These results are very promising because diseases such as Alzheimer’s require expensive tests such as PET amyloid brain scans or MRIs. In addition, these diagnoses are difficult and can only be truly confirmed postmortem.
The main problem with these models is that they are task-specific and fail to generalize out-of-distribution. In fact, these datasets are often trained on small datasets and when applied in different settings they fail spectacularly. Obtaining medical datasets is expensive but also the annotation itself is laborious and requires specialized medical personnel.
For example, a model trained on data obtained from one hospital often fails when applied to data obtained from another hospital. The collection protocol, the machinery, and the care taken by the staff are different. This makes the results obtained in the study not reproducible and the model should be re-trained.

In recent years, self-supervised learning (SSL) has shown success in learning a general representation of data when trained with large unlabeled sources (aka the transformer). The success of transformers is to learn a universal representation of data such as images or text. So the same principle could be applied in which a model (a transformer or other model) is trained on a large amount of data without supervision.

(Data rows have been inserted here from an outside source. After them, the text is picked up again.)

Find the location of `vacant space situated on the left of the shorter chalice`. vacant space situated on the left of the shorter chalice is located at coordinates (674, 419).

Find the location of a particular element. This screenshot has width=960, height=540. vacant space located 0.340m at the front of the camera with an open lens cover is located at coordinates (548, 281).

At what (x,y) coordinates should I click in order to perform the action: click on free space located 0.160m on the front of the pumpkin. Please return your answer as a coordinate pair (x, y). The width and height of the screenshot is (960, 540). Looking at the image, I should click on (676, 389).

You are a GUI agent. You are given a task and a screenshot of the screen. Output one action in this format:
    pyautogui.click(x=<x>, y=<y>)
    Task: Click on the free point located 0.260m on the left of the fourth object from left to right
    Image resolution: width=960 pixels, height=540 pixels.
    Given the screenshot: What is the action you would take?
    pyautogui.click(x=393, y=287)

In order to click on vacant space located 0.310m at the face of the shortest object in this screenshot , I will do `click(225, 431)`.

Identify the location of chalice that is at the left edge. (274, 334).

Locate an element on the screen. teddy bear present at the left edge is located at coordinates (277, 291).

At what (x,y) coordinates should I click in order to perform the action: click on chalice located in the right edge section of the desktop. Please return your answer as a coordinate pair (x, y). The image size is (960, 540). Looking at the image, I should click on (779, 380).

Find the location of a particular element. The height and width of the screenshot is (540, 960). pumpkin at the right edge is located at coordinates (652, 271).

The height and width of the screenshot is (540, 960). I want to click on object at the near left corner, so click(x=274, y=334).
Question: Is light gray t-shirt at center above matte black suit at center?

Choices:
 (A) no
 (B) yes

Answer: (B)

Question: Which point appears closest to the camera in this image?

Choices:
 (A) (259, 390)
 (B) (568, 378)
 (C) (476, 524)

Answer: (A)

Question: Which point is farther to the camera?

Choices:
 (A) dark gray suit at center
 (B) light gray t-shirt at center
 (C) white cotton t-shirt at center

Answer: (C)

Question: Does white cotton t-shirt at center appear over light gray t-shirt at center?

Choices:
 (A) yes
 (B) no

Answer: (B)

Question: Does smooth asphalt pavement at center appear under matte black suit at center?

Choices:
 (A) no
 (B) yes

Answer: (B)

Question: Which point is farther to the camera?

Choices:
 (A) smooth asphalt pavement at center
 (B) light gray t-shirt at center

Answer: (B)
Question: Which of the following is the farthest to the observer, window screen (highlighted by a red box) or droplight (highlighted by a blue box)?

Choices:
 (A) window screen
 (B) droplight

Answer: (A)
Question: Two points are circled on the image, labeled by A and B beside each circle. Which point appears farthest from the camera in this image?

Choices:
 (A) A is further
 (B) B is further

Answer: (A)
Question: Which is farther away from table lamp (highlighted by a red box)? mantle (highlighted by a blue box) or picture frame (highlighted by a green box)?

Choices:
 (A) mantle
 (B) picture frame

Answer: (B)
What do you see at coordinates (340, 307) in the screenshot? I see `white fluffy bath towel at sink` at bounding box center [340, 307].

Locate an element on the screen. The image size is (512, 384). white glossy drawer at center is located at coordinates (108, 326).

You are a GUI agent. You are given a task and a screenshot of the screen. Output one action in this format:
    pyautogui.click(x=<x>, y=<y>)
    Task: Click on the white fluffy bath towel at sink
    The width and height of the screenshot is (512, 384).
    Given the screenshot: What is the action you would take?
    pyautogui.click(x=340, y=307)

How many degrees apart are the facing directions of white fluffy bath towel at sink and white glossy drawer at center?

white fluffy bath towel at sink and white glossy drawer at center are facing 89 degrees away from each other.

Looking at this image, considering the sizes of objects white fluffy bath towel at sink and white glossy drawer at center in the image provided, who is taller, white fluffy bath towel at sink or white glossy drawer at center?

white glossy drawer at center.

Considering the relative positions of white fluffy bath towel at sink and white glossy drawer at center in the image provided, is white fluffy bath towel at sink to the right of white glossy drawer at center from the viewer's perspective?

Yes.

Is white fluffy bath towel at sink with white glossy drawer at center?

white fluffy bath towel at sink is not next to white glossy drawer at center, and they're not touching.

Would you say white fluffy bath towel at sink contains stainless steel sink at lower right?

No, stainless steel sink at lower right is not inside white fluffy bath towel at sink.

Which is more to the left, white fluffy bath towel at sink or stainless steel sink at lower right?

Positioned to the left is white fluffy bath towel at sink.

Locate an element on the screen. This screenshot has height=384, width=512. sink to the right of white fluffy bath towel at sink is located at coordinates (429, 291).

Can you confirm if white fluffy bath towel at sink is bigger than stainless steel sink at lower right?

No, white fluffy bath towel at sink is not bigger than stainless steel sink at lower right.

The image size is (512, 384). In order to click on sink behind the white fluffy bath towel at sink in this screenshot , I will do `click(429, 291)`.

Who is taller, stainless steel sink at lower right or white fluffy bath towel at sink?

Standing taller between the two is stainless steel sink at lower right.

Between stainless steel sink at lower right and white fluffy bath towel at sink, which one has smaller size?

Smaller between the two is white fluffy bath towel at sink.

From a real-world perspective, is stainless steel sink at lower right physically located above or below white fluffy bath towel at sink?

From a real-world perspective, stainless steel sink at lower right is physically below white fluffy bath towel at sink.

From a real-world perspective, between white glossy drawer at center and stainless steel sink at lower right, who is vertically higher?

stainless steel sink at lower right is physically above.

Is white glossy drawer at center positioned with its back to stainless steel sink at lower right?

So why not do the same for speech?
Of course, there are two main problems:
- Finding enough data to be able to train the model.
- Creating a task to be able to train the model in an unsupervised manner.
A foundation model for speech disease detection

The application of SSL to audio registration has already been tested in previous studies. The authors of this study showed that one can extract features (a representation of data) by exploiting a model. With respect to images and text, however, the authors note that the main limitation is the lack of large, general datasets. This compromises its ability to generalize to unseen tasks and potential applications in life sciences.
Recently, Google researchers introduced a model that is trained unsupervised on a large corpus of human records and can generalize better to new distributions and new data.

While most models seen before are trained on data and their labels (supervised learning) this model instead is trained on a large corpus of sounds. Instead, Google collected and extracted 300 million short sound clips (2 seconds) of coughing, breathing, throat clearing, and other human sounds using videos available on YouTube. The authors extracted from the videos available on the platform a total of more than 174k human sound registrations.

Obviously, such a task would be impossible to do manually, so they built into the system what the authors call a health acoustic event detector. Taking an audio clip, the sounds it is transformed in a spectrogram. Then, a multilabel classification convolutional neural network (CNN) identifies whether a sound of interest is present (coughing, baby coughing, breathing, throat clearing, laughing, and speaking).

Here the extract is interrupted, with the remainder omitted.